STE12 is a pheromone related pathway transcription factor of Saccharomyces cerevisiae (http://onlinelibrary.wiley.com/doi/10.1111/j.1742-4658.2010.07728.x/full), it acts as the final controller of several pheromone induced protein expression. This protein would form a dimer and can bind to PREs (pheromone-response element) sequence. This is a very complex pathway induced by alpha or a factors in haploid budding yeast, note that several inhibiting and antagonist pathway involves in the ste12 expression. However, the positive up-regulation feedback of the ste12 itself gives the potential of acting as an amplifier in various response pathway. We had designed this promoter for improving the expression of protein level after light inducing promoter systems. (https://www.ncbi.nlm.nih.gov/pubmed/2193847)

BBa_K2376005

Glucanase and Xylanase with ste12 promoter

This is a composite part combining endo-1,4-beta-xylanase A and Probable endo-beta-1,4-glucanase B from Neocallimastix patriciarum and Aspergillus oryzae, respectively.

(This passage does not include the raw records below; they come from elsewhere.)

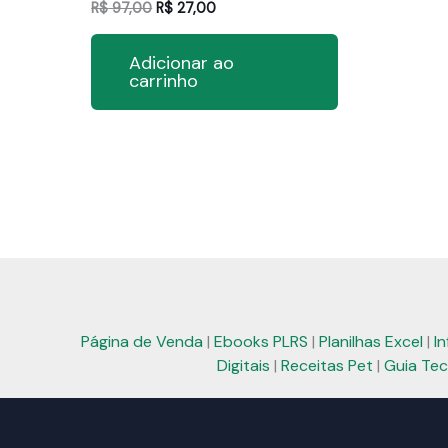
O
O
R$
97,00
R$
27,00
preço
preço
original
atual
Adicionar ao
era:
é:
carrinho
R$ 97,00.
R$ 27,00.
Página de Venda
|
Ebooks PLRS
|
Planilhas Excel
|
I
Digitais
|
Receitas Pet
|
Guia Tec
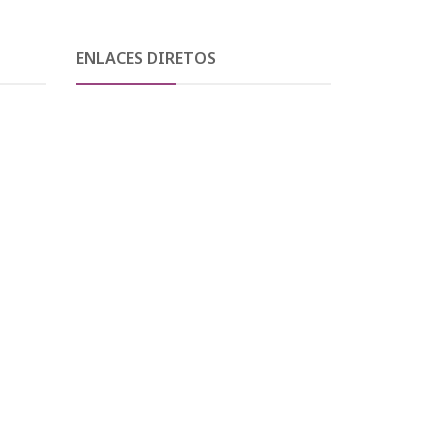
ENLACES DIRETOS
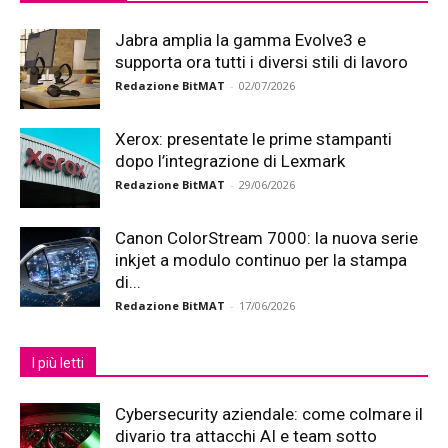
Jabra amplia la gamma Evolve3 e
supporta ora tutti i diversi stili di lavoro
Redazione BitMAT
-
02/07/2026
Xerox: presentate le prime stampanti
dopo l’integrazione di Lexmark
Redazione BitMAT
-
29/06/2026
Canon ColorStream 7000: la nuova serie
inkjet a modulo continuo per la stampa
di...
Redazione BitMAT
-
17/06/2026
I più letti
Cybersecurity aziendale: come colmare il
divario tra attacchi AI e team sotto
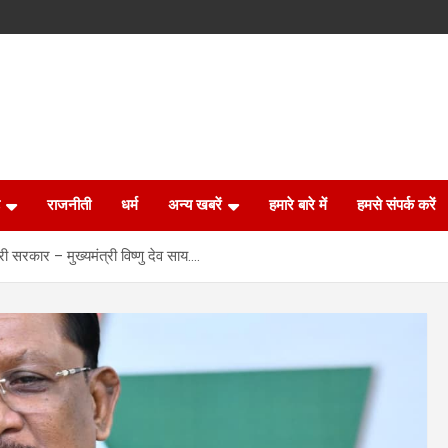
राजनीती
धर्म
अन्य खबरें
हमारे बारे में
हमसे संपर्क करें
मारी सरकार – मुख्यमंत्री विष्णु देव साय….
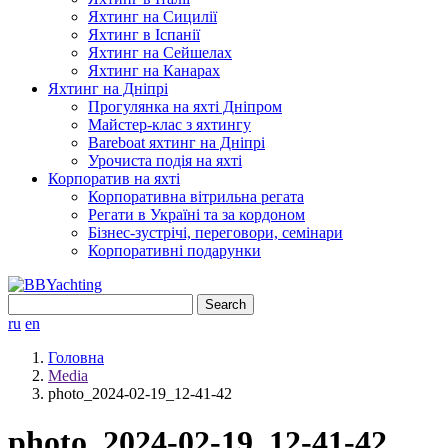
Яхтинг на Сицилії
Яхтинг в Іспанії
Яхтинг на Сейшелах
Яхтинг на Канарах
Яхтинг на Дніпрі
Прогулянка на яхті Дніпром
Майстер-клас з яхтингу
Bareboat яхтинг на Дніпрі
Урочиста подія на яхті
Корпоратив на яхті
Корпоративна вітрильна регата
Регати в Україні та за кордоном
Бізнес-зустрічі, переговори, семінари
Корпоративні подарунки
Search
for:
ru
en
Головна
Media
photo_2024-02-19_12-41-42
photo_2024-02-19_12-41-42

The protein codon had been optimized to Saccharomyces cerevisiae codon and had added a SUC2 secrete signal. Xylanase (BBa_K2376000) and glucanase (BBa_K2376001) were both promote by a ste12 promoter (BBa_K2376003) and followed by a TEF terminator (BBa_K801011). Kozak sequence was added in front of the start codon of both proteins. This composite part is used to induce the expression of deinking enzymes, it can be either activated by the induction of pheromone or any pathway that overexpress ste12 protein (BBa_K2376004). The ste12 transcription factor could bind to the ste12 promoter which has PREs, there is also a ste12 sequence in the yeast genome, which could cause a positive feedback of ste12 for binding and promote itself. The sequence of expression two proteins was reversed and formed a head-to-head sequence, wishing to lower the stereo obstacle the entry of RNA polymerase II while transcription. This composite biobrick remains central to our project. The two enzymes are the main enzymes that deink the recycled paper.

BBa_K2376006

In this biobrick, STE12 protein, a transcription factor, can be driven by the system we made or the pheromone response system originally in yeast. Once the STE12 protein has been made, it initiates the positive feedback in yeast genome. The mass production of STE12 protein helps increase STE12 promoter to lift the expression of downstream gene, Lipase, Xylanase and Glucanase. Besides, Lipase is also constructed in this biobrick.

BBa_K2376007

improved GAL4 based yeast light-switchable promoter system

This biobricks was made from BBa_K801042. Which was originally designed for a red light inducible protein expression system. In order to improve the funtionality and the efficiency, we tried to reverse half of the sequence, forming a head-to-head stricture, this mAy lower the stereo effect of RNA polymerase II.